Of course (a) is my problem, but (b) and (c) are very legitimate reasons for the htaccess changes. Let me give you this scenario:
A reverse proxy that serves tens of sites, and connects to them using http. Thus you have two connections, con_a from the client to the reverse proxy and con_b from the reverse proxy to the elxis server. In such a scenario, where con_b is always http, if you turn on ssl in con_a you have a problem: Javascript is a bit picky about mixing http and https, and many things will not show up nicely, or even work at all; see what happens with tinymce when you mix http and https.  So, the preferred scenario says that you turn on ssl in con_a during the login and turn back to plain http for the rest of the session.

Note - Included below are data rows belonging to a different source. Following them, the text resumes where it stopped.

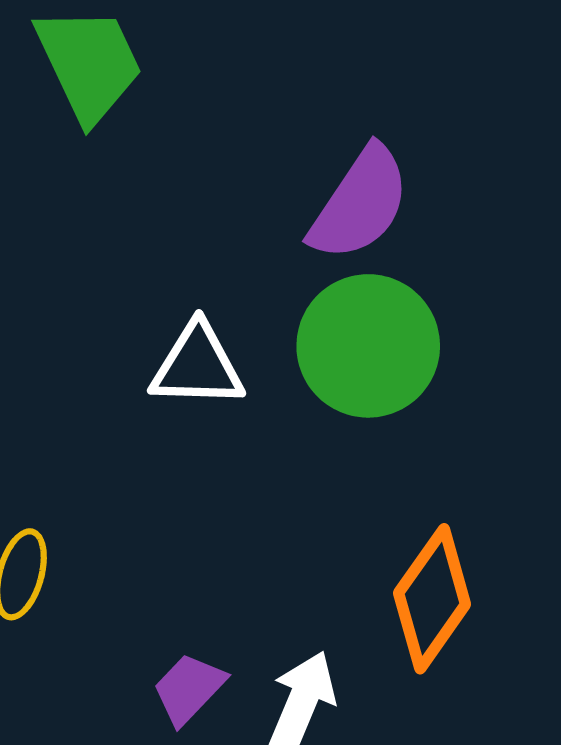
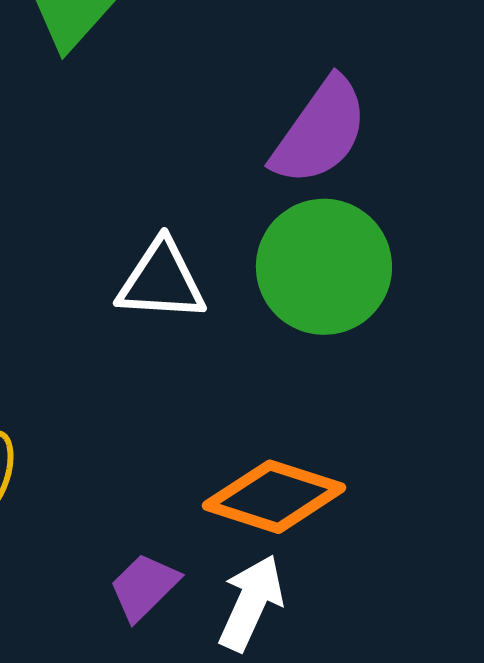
orange diamond: (432, 599) -> (274, 497), moved, turned 71

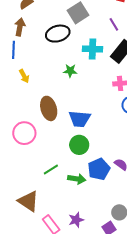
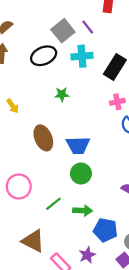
purple line: (114, 24) -> (88, 27), moved
cyan cross: (93, 49) -> (82, 56), moved
pink circle: (24, 133) -> (19, 186), moved
blue pentagon: (99, 169) -> (105, 230), moved, turned -30

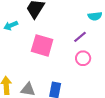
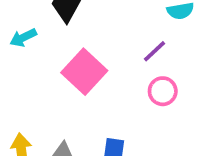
pink square: (42, 45) -> (84, 72), turned 30

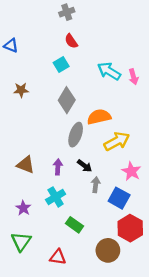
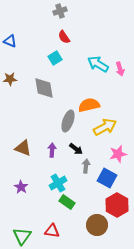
brown star: (21, 90) -> (10, 79), moved
gray diamond: (67, 100) -> (44, 88), moved, turned -40
pink star: (131, 171) -> (118, 154), turned 30
cyan cross: (56, 197) -> (58, 183), moved
green triangle: (21, 241) -> (22, 236), moved

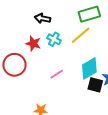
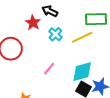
red star: (33, 44) -> (33, 23), moved
pink line: (57, 74) -> (49, 69), turned -32

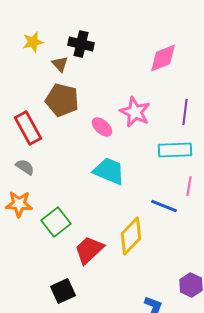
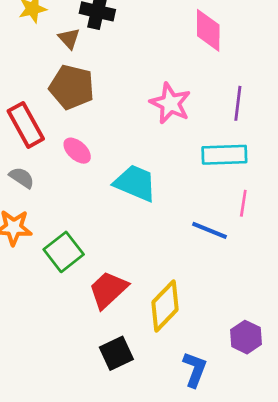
pink diamond: (163, 58) -> (208, 30), turned -68
pink ellipse: (102, 127) -> (77, 151), moved
yellow diamond: (131, 236) -> (165, 306), moved
black square: (63, 291) -> (116, 353), moved

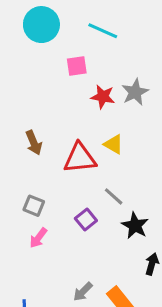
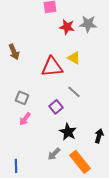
gray star: (135, 92) -> (88, 24), turned 30
brown arrow: (34, 143) -> (14, 52), moved
black star: (135, 226) -> (68, 132), moved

And do that without toying with all those "customer" sites on a site to site basis, 'cause I can't touch them and I have no intention of burdening myself with all this pesky tinkering, and still provide them with the secure login they desire. And make this work with whatever admin page confusion schemes they might have already set up for thei sites (like "/administrator/mitsouklas")

Besides, tell me why meddling with three (3) index files instead of one htaccess file is better.
Title: Re: Admin ssl login
Post by: datahell on July 14, 2012, 00:07:24
If you want to force SSL only in the login page then apply this patch only on index.php file...
My recommendation is to either force SSL in ALL admin pages or don't do it at all.
The EDIT section I wrote solves the javascript/css/images problem you mentioned (this is why I added it) because it re-writes an Elxis configuration variable ($mosConfig_live_site) making all absolute URLs SSL enabled.
Elxis constructs URLs, to images for example, by using the following pattern:
$mosConfig_live_site.'/xxx/yyy.png';

So if you make $mosConfig_live_site SSL enabled you solved the problem.

Note: $mosConfig_live_site is the same as $mainframe->getCfg('live_site')
Title: Re: Admin ssl login
Post by: gmelis on July 14, 2012, 11:44:02
Ok, so now we go into theoretical stuff. HTTP or HTTPS? Keepalive or not?

Making a connection fully https means two things: First is the SSL handshake overhead, and second session reuse. The SSL handshake has an overhead, cpu wise and thus power-consumption wise, for both the client and the server, of about 20% of a simple http connection. So, when entering https mode, you better keep your session open and reuse it for the rest of your communication, especially if you're using a battery powered device. How you do that? with keepalives. But keepalives mean more memory usage on the server side, i.e. the server has to keep the session open for the consecutive requests in https mode. On the other hand, if you do not keepalive your session, you have a new ssl handshake on every connection, and you don't want that: it's very slow and power consuming.

So, in my experience, the best practice is to ssl what you need too keep safe and let the rest go by unencrypted. Especially if ram comes at an expense.

Of course, if the aforementioned constraints are not applicable in the case at hand, you can SSL as much as you like.

As a last note, in the case of the reverse proxy serving many sites, the apache reconfiguration still seems to be a better idea.